### TASK GOAL:
Using the data beneath this instruction, retype only the lines from the one that contains "فناوری ایران" down to the one that contains "خودرو و حمل نقل", both included, exactly as they appear.

### DATA FOR PROCESSING:
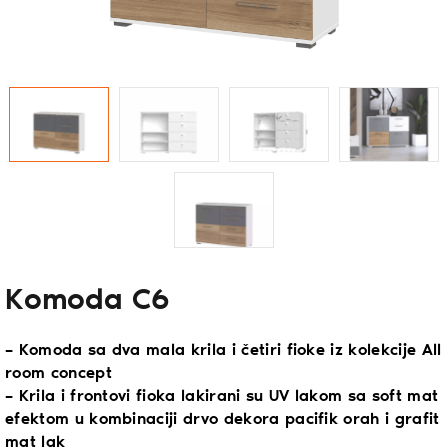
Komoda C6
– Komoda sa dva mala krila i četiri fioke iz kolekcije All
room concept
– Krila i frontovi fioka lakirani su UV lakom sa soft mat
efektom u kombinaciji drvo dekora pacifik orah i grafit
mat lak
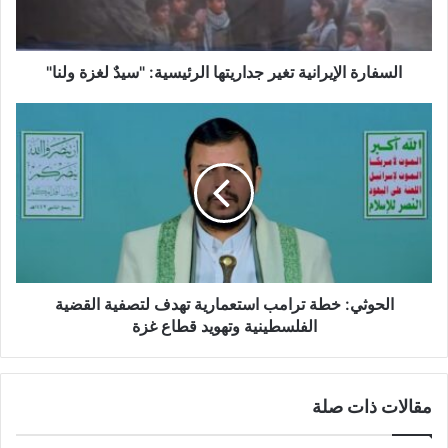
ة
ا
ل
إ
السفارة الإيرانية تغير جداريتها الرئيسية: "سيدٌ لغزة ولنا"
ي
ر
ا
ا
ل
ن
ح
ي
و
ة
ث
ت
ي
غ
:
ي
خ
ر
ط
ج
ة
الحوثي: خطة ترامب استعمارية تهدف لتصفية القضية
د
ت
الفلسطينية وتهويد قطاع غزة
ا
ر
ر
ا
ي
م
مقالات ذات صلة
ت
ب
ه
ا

--

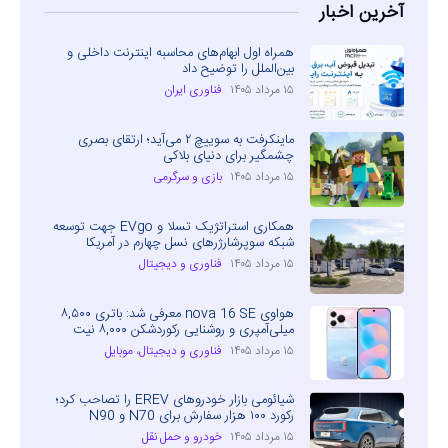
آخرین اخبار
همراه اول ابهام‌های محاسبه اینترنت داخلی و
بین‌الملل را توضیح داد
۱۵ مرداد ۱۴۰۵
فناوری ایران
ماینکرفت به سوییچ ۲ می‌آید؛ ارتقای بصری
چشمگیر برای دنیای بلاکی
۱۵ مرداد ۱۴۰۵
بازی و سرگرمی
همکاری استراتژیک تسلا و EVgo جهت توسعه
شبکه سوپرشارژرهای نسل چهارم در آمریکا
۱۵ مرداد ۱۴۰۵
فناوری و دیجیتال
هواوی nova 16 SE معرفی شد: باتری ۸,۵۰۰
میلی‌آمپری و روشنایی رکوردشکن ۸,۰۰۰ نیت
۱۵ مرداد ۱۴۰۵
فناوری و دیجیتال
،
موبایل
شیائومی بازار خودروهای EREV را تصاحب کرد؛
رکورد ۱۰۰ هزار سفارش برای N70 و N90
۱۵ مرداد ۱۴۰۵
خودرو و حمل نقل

--

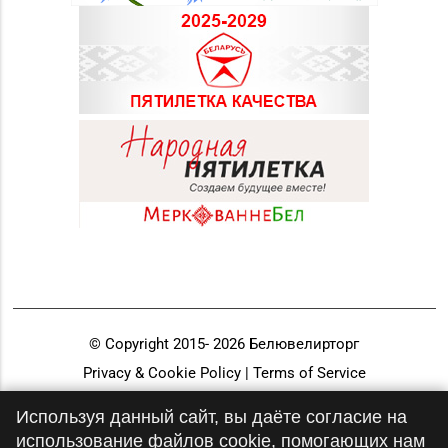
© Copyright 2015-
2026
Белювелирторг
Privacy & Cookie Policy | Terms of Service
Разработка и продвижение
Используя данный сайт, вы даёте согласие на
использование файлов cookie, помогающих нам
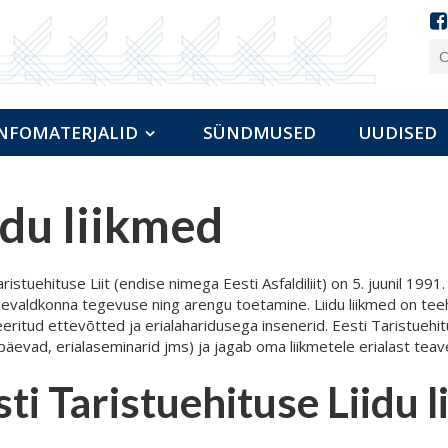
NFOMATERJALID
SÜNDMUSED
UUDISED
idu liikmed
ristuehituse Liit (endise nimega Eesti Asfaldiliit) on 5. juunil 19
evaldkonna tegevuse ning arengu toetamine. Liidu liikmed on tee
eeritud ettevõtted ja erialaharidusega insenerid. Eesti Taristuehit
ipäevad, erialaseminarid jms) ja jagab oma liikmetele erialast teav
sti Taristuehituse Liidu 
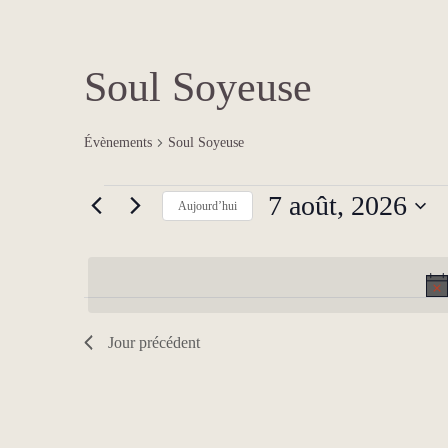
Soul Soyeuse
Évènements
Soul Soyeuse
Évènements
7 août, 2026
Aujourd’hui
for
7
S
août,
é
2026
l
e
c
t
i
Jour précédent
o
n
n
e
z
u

### TASK ANSWER:
فناوری ایران
ماینکرفت به سوییچ ۲ می‌آید؛ ارتقای بصری
چشمگیر برای دنیای بلاکی
۱۵ مرداد ۱۴۰۵
بازی و سرگرمی
همکاری استراتژیک تسلا و EVgo جهت توسعه
شبکه سوپرشارژرهای نسل چهارم در آمریکا
۱۵ مرداد ۱۴۰۵
فناوری و دیجیتال
هواوی nova 16 SE معرفی شد: باتری ۸,۵۰۰
میلی‌آمپری و روشنایی رکوردشکن ۸,۰۰۰ نیت
۱۵ مرداد ۱۴۰۵
فناوری و دیجیتال
،
موبایل
شیائومی بازار خودروهای EREV را تصاحب کرد؛
رکورد ۱۰۰ هزار سفارش برای N70 و N90
۱۵ مرداد ۱۴۰۵
خودرو و حمل نقل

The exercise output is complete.